We do because we want T to be a non-nullable type (since we define nullability elsewhere in the call). If we allowed for ‘Any?’, there’d be no way to define that the parameter of the callback was non-null.

2 Likes

hiding features of the language in macros/functions is never a good thing. the v?. notation MUST be understand as “a=b++” or “c=*p++” is in C.

2 Likes

you are obviously free to do what you want in your codebase but I would recommend that you stick to

value?.let { it.doIt() }

over your own constructs that do the same. The reason is that your version is only more legible to you until you become more familiar with kotlin. At that point ?.let will be an idiom that you understand simply from scanning over the code while your thing becomes friction that you have to step into to see if it’s even doing what you think it does.

I wouldn’t sweat

 if( value != null)

vs

value?.let{}

too much and just do what’s most natural at that point in the code.

3 Likes

Just a quick note that moving forward, we would want custom helpers like those above to include contracts:

contract {
	(input != null) implies callsInPlace(callback, InvocationKind.EXACTLY_ONCE)
	(input == null) implies callsInPlace(callback, InvocationKind.NEVER)
}

Unfortunately, the current contract DSL doesn’t support any of this; I don’t see any reasonable contract that can be expressed right now besides

contract {
	callsInPlace(callback, InvocationKind.AT_MOST_ONCE)
}
1 Like

Remember that contracts in many ways work in a reverse way. They are logic inference rules dressed up as Kotlin-like code. The problem with the contract you state is that callsInPlace is not detectable. It is an input contract. The null-value is a result contract in that for example if you see a null result you must have had a null input, or if you have a null input you will have a null output.

1 Like

I’m aware. Kotlin contracts currently don’t support what I wanted to express, as I’ve said.
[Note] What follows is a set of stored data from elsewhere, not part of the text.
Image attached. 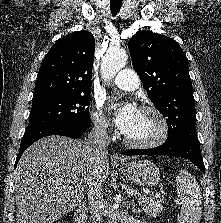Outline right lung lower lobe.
I'll list each match as a JSON object with an SVG mask.
<instances>
[{"instance_id":"1","label":"right lung lower lobe","mask_w":221,"mask_h":223,"mask_svg":"<svg viewBox=\"0 0 221 223\" xmlns=\"http://www.w3.org/2000/svg\"><path fill=\"white\" fill-rule=\"evenodd\" d=\"M87 128L88 127H76L63 123H52L30 130L26 129L21 141L19 153L16 158L15 168L23 152L35 141L49 135L79 138L87 130Z\"/></svg>"}]
</instances>
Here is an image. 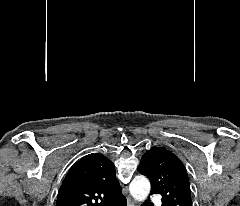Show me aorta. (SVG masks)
Returning <instances> with one entry per match:
<instances>
[{"label": "aorta", "instance_id": "1", "mask_svg": "<svg viewBox=\"0 0 240 206\" xmlns=\"http://www.w3.org/2000/svg\"><path fill=\"white\" fill-rule=\"evenodd\" d=\"M129 190L136 201L143 202L150 193V182L144 176H136L130 183Z\"/></svg>", "mask_w": 240, "mask_h": 206}]
</instances>
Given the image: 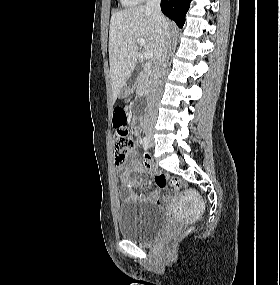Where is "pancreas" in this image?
<instances>
[{
  "mask_svg": "<svg viewBox=\"0 0 280 285\" xmlns=\"http://www.w3.org/2000/svg\"><path fill=\"white\" fill-rule=\"evenodd\" d=\"M151 85V76L147 71L141 73L137 80L136 92L138 95L145 94L149 90Z\"/></svg>",
  "mask_w": 280,
  "mask_h": 285,
  "instance_id": "pancreas-1",
  "label": "pancreas"
}]
</instances>
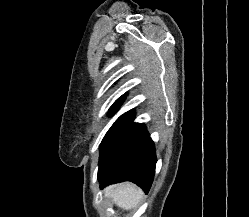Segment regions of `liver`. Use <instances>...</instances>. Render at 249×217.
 <instances>
[{"label":"liver","instance_id":"1","mask_svg":"<svg viewBox=\"0 0 249 217\" xmlns=\"http://www.w3.org/2000/svg\"><path fill=\"white\" fill-rule=\"evenodd\" d=\"M105 197L112 198L114 204L124 210L136 208L143 192L132 183L111 185L104 190Z\"/></svg>","mask_w":249,"mask_h":217}]
</instances>
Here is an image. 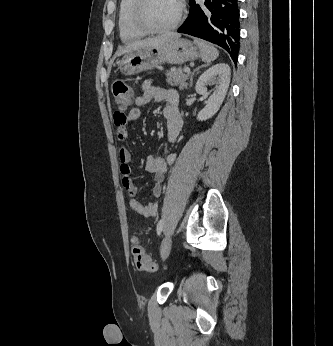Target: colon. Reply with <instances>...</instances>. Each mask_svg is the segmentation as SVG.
Segmentation results:
<instances>
[{
  "instance_id": "obj_1",
  "label": "colon",
  "mask_w": 333,
  "mask_h": 346,
  "mask_svg": "<svg viewBox=\"0 0 333 346\" xmlns=\"http://www.w3.org/2000/svg\"><path fill=\"white\" fill-rule=\"evenodd\" d=\"M112 94L115 104L119 109L118 112H116L115 117L118 115L122 119H125V109L132 101L130 87L125 82L116 80L112 84ZM131 252L134 264L138 270L153 272L157 269V265L151 261L143 245L137 239L133 241Z\"/></svg>"
}]
</instances>
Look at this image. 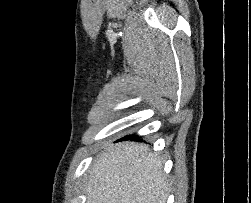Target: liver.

As a consequence, we get strictly less from a helper like whenNotNull then from the unfortunate ?.let idiom, as the compiler won’t know whether the lambda was executed.
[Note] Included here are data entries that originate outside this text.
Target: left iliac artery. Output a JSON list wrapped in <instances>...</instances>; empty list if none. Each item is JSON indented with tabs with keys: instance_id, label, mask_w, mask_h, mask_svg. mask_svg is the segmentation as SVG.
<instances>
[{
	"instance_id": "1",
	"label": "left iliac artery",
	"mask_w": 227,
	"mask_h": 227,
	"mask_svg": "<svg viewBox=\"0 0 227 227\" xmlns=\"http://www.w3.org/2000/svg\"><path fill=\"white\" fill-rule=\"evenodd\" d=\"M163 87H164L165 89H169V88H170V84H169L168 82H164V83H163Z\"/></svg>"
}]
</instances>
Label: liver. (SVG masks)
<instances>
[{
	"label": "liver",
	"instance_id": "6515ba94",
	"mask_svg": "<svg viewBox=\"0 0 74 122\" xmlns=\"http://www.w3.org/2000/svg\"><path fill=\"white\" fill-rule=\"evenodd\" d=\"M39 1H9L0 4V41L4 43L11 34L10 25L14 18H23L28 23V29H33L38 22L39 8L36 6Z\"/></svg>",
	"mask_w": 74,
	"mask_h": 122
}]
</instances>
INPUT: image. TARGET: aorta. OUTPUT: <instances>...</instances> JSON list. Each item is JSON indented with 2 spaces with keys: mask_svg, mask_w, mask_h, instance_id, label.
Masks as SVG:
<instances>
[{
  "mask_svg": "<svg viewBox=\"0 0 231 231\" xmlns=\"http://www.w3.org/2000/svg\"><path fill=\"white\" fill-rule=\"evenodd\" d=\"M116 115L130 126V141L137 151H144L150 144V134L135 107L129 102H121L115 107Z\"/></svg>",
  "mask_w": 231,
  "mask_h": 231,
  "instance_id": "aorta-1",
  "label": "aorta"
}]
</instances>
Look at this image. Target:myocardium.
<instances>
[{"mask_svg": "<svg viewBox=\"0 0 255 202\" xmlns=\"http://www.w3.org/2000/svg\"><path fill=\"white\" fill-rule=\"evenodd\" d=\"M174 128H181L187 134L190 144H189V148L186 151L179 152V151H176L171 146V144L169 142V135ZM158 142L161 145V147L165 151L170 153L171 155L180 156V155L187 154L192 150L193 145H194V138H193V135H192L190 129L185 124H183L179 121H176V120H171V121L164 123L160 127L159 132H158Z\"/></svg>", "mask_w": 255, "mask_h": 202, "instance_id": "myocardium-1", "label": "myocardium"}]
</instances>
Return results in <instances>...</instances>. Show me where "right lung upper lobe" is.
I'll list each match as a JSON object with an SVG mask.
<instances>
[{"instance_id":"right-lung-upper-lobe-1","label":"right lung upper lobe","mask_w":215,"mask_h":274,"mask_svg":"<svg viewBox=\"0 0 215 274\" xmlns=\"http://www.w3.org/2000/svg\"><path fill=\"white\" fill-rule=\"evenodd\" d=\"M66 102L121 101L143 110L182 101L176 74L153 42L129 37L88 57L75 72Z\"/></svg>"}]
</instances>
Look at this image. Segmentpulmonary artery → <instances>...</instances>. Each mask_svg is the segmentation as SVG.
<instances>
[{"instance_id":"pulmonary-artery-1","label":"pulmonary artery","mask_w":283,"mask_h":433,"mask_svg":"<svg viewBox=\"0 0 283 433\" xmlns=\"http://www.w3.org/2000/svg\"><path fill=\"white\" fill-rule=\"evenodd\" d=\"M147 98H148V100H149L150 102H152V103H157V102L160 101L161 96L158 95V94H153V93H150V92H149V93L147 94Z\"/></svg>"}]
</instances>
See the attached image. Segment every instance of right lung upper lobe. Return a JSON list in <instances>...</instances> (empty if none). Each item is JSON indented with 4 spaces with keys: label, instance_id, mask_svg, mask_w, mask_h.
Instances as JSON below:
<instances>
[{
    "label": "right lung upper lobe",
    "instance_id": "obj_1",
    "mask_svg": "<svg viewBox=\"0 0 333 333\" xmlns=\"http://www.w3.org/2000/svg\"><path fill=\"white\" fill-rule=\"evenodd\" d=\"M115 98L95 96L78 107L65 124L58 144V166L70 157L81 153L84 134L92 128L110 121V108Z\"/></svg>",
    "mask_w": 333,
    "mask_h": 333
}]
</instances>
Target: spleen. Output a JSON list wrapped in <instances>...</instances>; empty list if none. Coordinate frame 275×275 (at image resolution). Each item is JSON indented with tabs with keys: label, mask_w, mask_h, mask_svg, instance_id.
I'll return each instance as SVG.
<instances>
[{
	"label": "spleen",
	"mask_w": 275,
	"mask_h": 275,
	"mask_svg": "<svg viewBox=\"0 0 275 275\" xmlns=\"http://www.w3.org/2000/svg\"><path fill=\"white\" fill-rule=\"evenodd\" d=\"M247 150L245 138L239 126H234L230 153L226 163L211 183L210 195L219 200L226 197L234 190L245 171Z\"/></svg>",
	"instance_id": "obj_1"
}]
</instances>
just variable is too simple
check this out

getValue()?.let{value->... }

try to write similar in old style to see the difference

The actual difference is whether the receiver object is copied or not.

“?.let” copies and qualifies its receiver as val. So we can treat the copy of receiver as immutable copy. When you only want to use the information of the receiver as nonnull value and don’t have to modify it, “?.let” is suitable.

On the other hand, “if not null” does not capture the receiver and can’t ensure the existence of variable because it can be set to null concurrentlly. So I think “if not null” can often be redundant check.